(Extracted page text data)
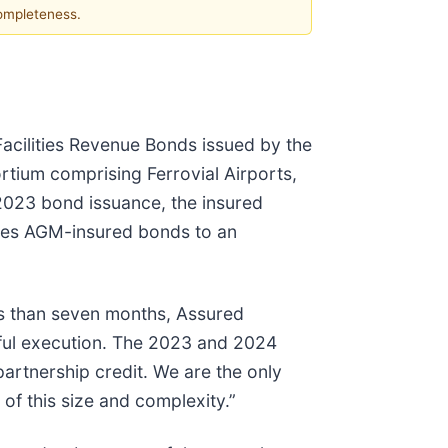
completeness.
Facilities Revenue Bonds issued by the
tium comprising Ferrovial Airports,
 2023 bond issuance, the insured
eases AGM-insured bonds to an
ss than seven months, Assured
sful execution. The 2023 and 2024
artnership credit. We are the only
of this size and complexity.”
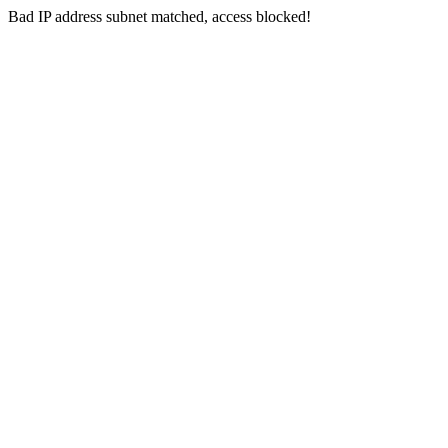
Bad IP address subnet matched, access blocked!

◆ **TASK DIRECTIONS**: If a line of the data contains the string "insured", count it; then give the total alone.

◆ **RESULT**: 2